(n,k) in binomial coefficients

Calculation of integer ordered pair,s $\displaystyle (n,k)$ for which $\displaystyle \displaystyle \binom{n}{k} = 2002$

My approach:: Clearly $\displaystyle (n,k) = (2002,0)\;\;,(2002,2001)$ are the solution.
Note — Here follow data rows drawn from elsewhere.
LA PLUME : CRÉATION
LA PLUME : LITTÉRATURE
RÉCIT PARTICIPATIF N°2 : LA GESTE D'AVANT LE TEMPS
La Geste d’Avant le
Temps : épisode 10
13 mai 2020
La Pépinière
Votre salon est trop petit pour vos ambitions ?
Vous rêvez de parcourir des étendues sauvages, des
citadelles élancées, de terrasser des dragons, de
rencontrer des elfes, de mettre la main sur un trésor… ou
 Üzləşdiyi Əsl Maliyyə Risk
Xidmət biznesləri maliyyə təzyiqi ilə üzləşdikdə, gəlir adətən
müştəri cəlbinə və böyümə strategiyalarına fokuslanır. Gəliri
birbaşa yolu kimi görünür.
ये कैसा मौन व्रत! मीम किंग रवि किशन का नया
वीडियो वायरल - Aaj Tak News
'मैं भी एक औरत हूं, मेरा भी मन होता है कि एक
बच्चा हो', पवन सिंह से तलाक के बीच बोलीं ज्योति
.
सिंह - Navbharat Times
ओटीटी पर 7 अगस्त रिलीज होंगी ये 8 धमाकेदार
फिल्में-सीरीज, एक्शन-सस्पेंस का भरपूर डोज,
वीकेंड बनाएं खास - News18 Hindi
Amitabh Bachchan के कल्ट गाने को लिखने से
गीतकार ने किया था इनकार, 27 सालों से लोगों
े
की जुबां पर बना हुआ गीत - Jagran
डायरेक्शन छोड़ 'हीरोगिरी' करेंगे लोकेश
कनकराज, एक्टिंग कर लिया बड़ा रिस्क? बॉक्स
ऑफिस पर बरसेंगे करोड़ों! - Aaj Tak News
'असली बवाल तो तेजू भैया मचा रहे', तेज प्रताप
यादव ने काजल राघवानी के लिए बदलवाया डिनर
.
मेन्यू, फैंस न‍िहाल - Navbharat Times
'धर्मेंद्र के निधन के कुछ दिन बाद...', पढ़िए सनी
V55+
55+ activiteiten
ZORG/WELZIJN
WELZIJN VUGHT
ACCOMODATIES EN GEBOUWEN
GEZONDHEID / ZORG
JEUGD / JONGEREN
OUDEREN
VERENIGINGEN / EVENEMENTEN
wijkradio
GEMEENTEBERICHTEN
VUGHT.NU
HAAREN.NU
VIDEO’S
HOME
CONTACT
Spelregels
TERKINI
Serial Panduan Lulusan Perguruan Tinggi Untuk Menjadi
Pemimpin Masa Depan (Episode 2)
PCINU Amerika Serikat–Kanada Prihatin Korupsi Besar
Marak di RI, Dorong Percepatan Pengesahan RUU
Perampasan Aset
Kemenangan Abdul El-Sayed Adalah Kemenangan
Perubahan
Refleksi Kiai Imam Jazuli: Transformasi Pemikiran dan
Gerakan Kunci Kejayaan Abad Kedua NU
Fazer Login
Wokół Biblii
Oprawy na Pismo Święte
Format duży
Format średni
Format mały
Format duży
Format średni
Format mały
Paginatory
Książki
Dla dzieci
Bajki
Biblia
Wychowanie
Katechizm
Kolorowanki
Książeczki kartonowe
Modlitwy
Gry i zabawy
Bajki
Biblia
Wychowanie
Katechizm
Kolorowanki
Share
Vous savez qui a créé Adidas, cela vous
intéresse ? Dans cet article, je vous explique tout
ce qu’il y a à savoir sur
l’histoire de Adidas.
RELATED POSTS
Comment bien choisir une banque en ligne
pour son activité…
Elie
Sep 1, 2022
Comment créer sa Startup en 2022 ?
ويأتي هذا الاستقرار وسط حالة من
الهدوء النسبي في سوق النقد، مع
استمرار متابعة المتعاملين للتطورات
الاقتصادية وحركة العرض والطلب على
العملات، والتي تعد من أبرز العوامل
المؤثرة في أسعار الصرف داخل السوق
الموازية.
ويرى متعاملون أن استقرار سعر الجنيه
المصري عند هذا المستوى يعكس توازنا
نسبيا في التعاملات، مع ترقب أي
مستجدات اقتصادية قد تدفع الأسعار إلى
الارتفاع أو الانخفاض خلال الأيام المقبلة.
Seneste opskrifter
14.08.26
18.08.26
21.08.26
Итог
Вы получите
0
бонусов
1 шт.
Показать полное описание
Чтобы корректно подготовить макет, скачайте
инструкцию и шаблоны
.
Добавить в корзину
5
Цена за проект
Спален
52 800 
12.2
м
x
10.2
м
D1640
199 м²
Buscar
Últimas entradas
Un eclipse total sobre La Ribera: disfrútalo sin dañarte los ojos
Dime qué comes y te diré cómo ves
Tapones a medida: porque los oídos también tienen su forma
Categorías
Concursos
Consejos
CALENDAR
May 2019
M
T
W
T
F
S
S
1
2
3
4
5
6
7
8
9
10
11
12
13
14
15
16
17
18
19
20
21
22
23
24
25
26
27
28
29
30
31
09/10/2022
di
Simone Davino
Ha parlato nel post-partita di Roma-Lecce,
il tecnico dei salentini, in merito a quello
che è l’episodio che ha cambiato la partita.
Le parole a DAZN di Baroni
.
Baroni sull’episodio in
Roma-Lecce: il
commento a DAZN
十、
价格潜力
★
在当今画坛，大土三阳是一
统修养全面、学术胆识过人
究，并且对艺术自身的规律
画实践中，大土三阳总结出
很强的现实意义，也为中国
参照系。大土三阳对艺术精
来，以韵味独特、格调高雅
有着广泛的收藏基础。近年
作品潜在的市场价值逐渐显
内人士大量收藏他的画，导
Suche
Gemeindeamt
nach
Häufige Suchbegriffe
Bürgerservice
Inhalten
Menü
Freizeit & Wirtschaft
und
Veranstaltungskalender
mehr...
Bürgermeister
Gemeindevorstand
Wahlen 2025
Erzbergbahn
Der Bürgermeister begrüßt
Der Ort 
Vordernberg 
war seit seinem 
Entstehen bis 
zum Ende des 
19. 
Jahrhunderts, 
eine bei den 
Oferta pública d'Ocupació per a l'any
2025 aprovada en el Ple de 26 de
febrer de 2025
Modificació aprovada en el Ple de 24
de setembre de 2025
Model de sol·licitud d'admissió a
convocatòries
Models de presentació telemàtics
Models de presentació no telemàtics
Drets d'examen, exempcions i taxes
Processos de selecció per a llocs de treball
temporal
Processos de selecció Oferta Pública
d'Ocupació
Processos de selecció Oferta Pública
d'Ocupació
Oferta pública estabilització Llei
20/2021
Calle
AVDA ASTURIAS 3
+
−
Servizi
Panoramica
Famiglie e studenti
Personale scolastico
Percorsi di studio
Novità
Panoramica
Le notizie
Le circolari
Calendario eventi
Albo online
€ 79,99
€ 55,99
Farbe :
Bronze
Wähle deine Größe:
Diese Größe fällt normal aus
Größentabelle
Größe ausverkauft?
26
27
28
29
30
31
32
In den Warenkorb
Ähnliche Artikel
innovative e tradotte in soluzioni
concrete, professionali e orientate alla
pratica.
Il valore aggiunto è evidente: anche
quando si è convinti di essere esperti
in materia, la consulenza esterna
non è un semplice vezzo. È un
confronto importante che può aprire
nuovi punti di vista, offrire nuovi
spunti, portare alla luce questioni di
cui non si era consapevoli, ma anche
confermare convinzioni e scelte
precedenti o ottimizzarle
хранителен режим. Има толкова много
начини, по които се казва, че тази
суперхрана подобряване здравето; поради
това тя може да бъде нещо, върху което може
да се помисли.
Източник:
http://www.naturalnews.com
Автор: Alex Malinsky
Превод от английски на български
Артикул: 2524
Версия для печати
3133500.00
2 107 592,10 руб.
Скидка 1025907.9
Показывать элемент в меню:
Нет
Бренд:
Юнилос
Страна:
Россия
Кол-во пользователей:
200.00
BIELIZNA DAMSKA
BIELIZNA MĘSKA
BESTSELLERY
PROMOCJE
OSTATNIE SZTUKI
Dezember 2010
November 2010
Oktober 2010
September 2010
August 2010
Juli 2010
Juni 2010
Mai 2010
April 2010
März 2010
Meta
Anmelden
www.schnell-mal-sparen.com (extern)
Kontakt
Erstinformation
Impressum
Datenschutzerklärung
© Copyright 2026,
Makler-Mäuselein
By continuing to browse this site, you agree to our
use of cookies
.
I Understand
Now we will find whether any ordered pair, exists OR not

$\displaystyle \displaystyle \binom{n}{k} = 2002 = 2 \times 7 \times 11 \times 13 = \frac{14 \times 13 \times 12 \times 11 \times 10}{4 \times 3 \times 2 \times 1}$

$\displaystyle \displaystyle \binom{n}{k} = \binom{14}{9} = \binom{14}{5}$

So $\displaystyle (n,k) = (14,9)\;\;,(14,5)$

But I did not understand How can I calculate any other pairs exists or not

Help me please

Thanks

Re: (n,k) in binomial coefficients

I will give you two of them: $\displaystyle \binom{2002}{1} = \binom{2002}{2001} = 2002$.

Re: (n,k) in binomial coefficients

In general, this problem is unsolved. You can look at this link: (here). It implies that the only four solutions are $\displaystyle (2002,1), (2002,2001), (14,9), (14,5)$.